Почему вы здесь? — спрашиваю я доктора. Он смотрит на свою руку и опускает ее. Я вся трясусь и уверена, что он это видит.

— Чего еще вы от нас хотите? — говорю я.

— Прежде всего, позвольте уверить вас, что у меня нет ни малейшего намерения причинить вам вред. На самом деле я здесь, чтобы помочь, и Даллас подтвердит это. Мы хотим одного и того же, Слоан. Положить конец Программе.

— И вы хотите, чтобы я поверила в это? — огрызаюсь я. — Вы сломали мне жизнь.

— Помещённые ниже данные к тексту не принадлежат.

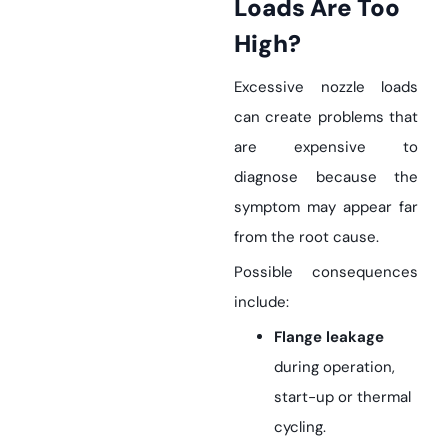
Loads Are Too
High?
Excessive nozzle loads
can create problems that
are expensive to
diagnose because the
symptom may appear far
from the root cause.
Possible consequences
include:
Flange leakage
during operation,
start-up or thermal
cycling.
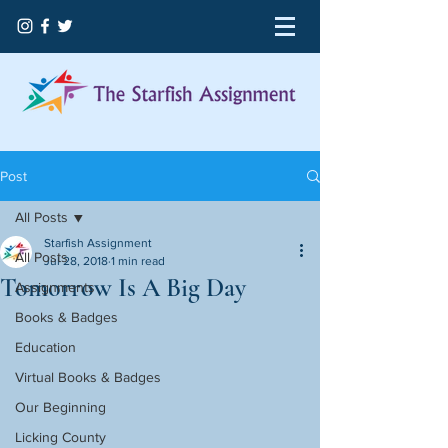
Post
All Posts
Starfish Assignment
All Posts
Jul 28, 2018
1 min read
Tomorrow Is A Big Day
Assignments
Books & Badges
Education
Virtual Books & Badges
Our Beginning
Licking County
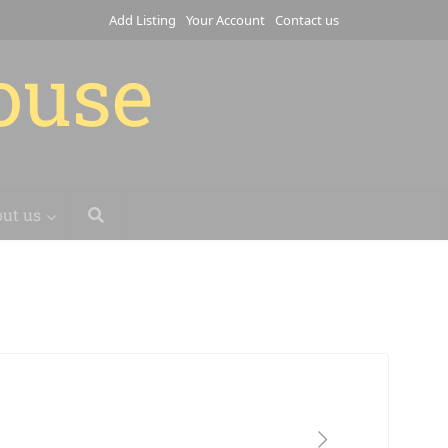
Add Listing
Your Account
Contact us
house
ut us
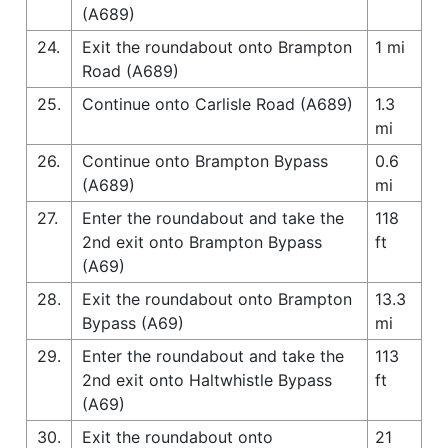
(A689)
24.
Exit the roundabout onto Brampton
1 mi
Road (A689)
25.
Continue onto Carlisle Road (A689)
1.3
mi
26.
Continue onto Brampton Bypass
0.6
(A689)
mi
27.
Enter the roundabout and take the
118
2nd exit onto Brampton Bypass
ft
(A69)
28.
Exit the roundabout onto Brampton
13.3
Bypass (A69)
mi
29.
Enter the roundabout and take the
113
2nd exit onto Haltwhistle Bypass
ft
(A69)
30.
Exit the roundabout onto
21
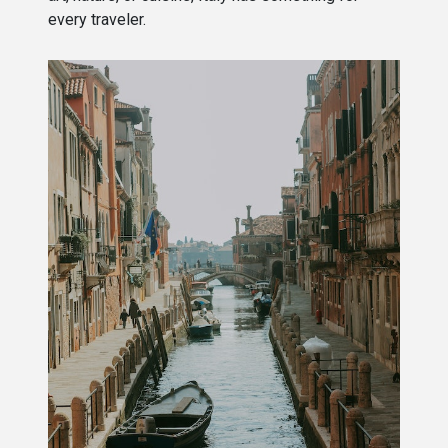
every traveler.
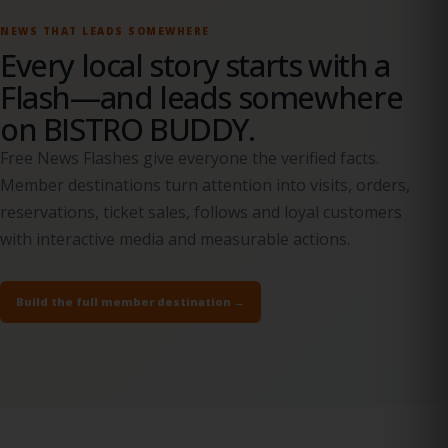
NEWS THAT LEADS SOMEWHERE
Every local story starts with a
Flash—and leads somewhere
on BISTRO BUDDY.
Free News Flashes give everyone the verified facts.
Member destinations turn attention into visits, orders,
reservations, ticket sales, follows and loyal customers
with interactive media and measurable actions.
Build the full member destination →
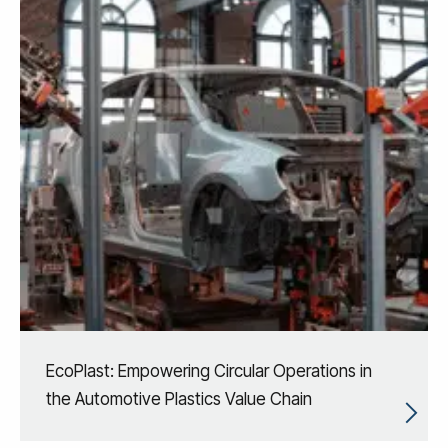
EcoPlast: Empowering Circular Operations in
the Automotive Plastics Value Chain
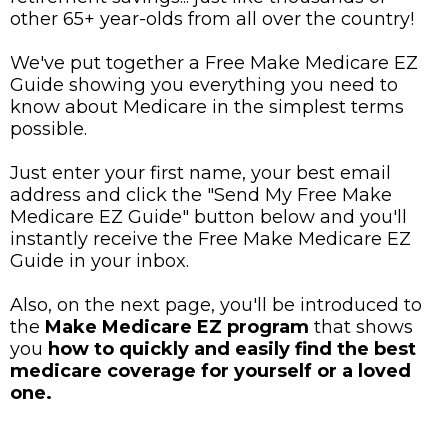
other 65+ year-olds from all over the country!
We've put together a Free Make Medicare EZ
Guide showing you everything you need to
know about Medicare in the simplest terms
possible.
Just enter your first name, your best email
address and click the "Send My Free Make
Medicare EZ Guide" button below and you'll
instantly receive the Free Make Medicare EZ
Guide in your inbox.
Also, on the next page, you'll be introduced to
the
Make Medicare EZ program
that shows
you
how to quickly and easily find the best
medicare coverage for yourself or a loved
one.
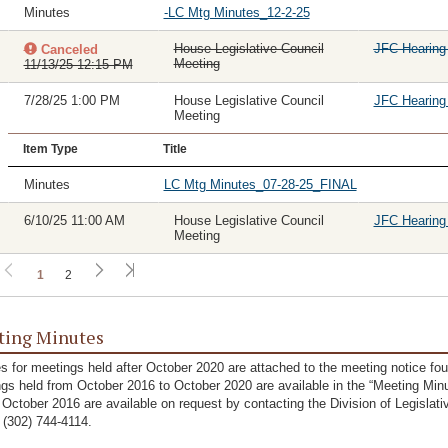
Minutes
-LC Mtg Minutes_12-2-25
House Legislative Council
JFC Hearin
Canceled
Meeting
11/13/25 12:15 PM
7/28/25 1:00 PM
House Legislative Council
JFC Hearin
Meeting
Item Type
Title
Minutes
LC Mtg Minutes_07-28-25_FINAL
6/10/25 11:00 AM
House Legislative Council
JFC Hearin
Meeting
1
2
ing Minutes
s for meetings held after October 2020 are attached to the meeting notice fo
gs held from October 2016 to October 2020 are available in the “Meeting Minu
 October 2016 are available on request by contacting the Division of Legislat
g (302) 744-4114.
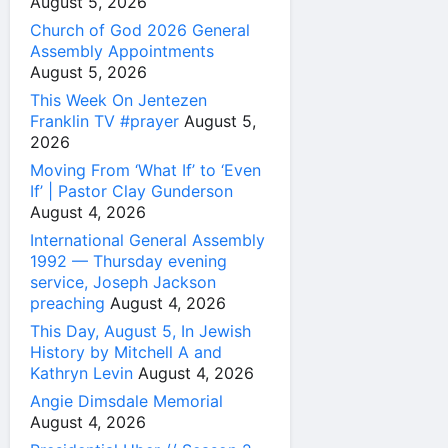
August 5, 2026
Church of God 2026 General
Assembly Appointments
August 5, 2026
This Week On Jentezen
Franklin TV #prayer
August 5,
2026
Moving From ‘What If’ to ‘Even
If’ | Pastor Clay Gunderson
August 4, 2026
International General Assembly
1992 — Thursday evening
service, Joseph Jackson
preaching
August 4, 2026
This Day, August 5, In Jewish
History by Mitchell A and
Kathryn Levin
August 4, 2026
Angie Dimsdale Memorial
August 4, 2026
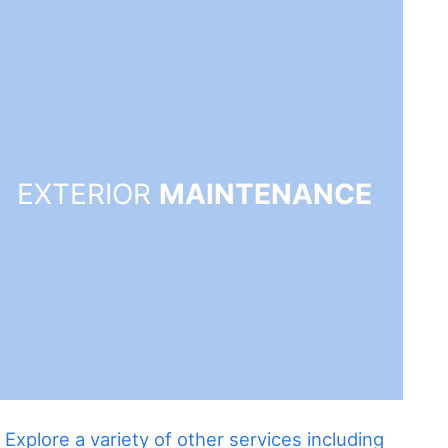
EXTERIOR
MAINTENANCE
Explore a variety of other services including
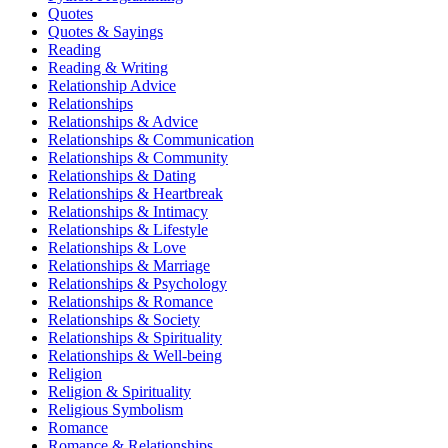
Quotes
Quotes & Sayings
Reading
Reading & Writing
Relationship Advice
Relationships
Relationships & Advice
Relationships & Communication
Relationships & Community
Relationships & Dating
Relationships & Heartbreak
Relationships & Intimacy
Relationships & Lifestyle
Relationships & Love
Relationships & Marriage
Relationships & Psychology
Relationships & Romance
Relationships & Society
Relationships & Spirituality
Relationships & Well-being
Religion
Religion & Spirituality
Religious Symbolism
Romance
Romance & Relationships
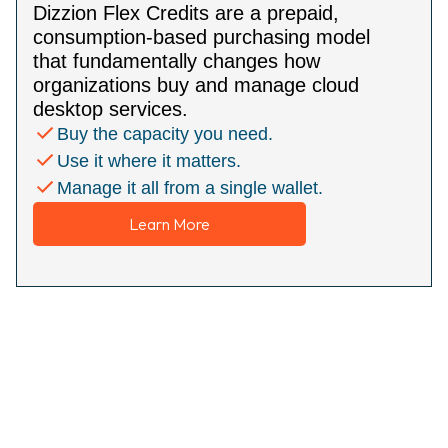
Dizzion Flex Credits are a prepaid,
consumption-based purchasing model
that fundamentally changes how
organizations buy and manage cloud
desktop services.
Buy the capacity you need.
Use it where it matters.
Manage it all from a single wallet.
Learn More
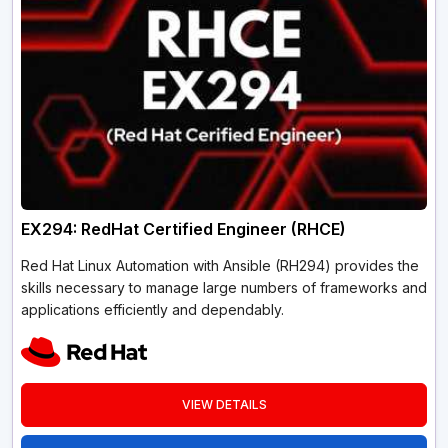
EX294: RedHat Certified Engineer (RHCE)
Red Hat Linux Automation with Ansible (RH294) provides the
skills necessary to manage large numbers of frameworks and
applications efficiently and dependably.
VIEW DETAILS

Вы монстр!

Я выплевываю эти слова и смотрю на остальных.

— Да что с вами не так?

— Послушай, что он скажет, — говорит Кас. — Ты не знаешь всей истории.

Я качаю головой, не в силах поверить в это.

— Спасибо, мистер Гутьерес, — говорит ему доктор и поворачивается ко мне.

— Дорогая, — продолжает он, и его покровительственный тон заставляет меня поморщиться, — вы — идеальный пример того, почему Программа никогда не будет работать. То, что вы боретесь за то, во что верите и что любите — часть вашей личности. Здесь Программа не сработает, потому что, даже если она и стирает воспоминания, основные качества личности остаются неизменными. А это ведет к тому, что то же самое поведение, а следовательно, те же риски и ошибки, будут повторяться.

То, о чем он говорит, похоже на мои отношения с Джеймсом. Это напоминает мне, что хотя мы и боролись раньше, но проиграли, мы были достаточно глупы, чтобы попытаться снова.

— Я никогда не смогу вам доверять, — говорю я. — И мне не нужна ваша помощь.

— Боюсь, у вас нет другого выхода.

Он смотрит на Даллас.

— Я знаю, что вы связались со мной в надежде услышать хорошие новости, мисс Стоун, но боюсь, ваши разведданные правильны. Эпидемия распространяется. Людей призывают бороться с ней, и Программа использует это, чтобы продвигать свои интересы

У меня как будто земля уходит из-под ног. До того, как покончить с собой, Лайам рассказал мне про двоюродного брата — взрослого — который покончил с собой. Он настаивал на том, что эпидемия распространяется, но я все списала на его депрессию. Я думала, он сошел с ума. Но Лайам оказался прав.

Доктор Притчард достает из кармана накрахмаленный белый платок и вытирает капельки пота, которые собираются у него на лбу. Ослабляет узел галстука. Садится на стул в центре комнаты, как будто он — учитель, а мы — его ученики. Я готова сорваться с места, найти Джеймса и бежать отсюда.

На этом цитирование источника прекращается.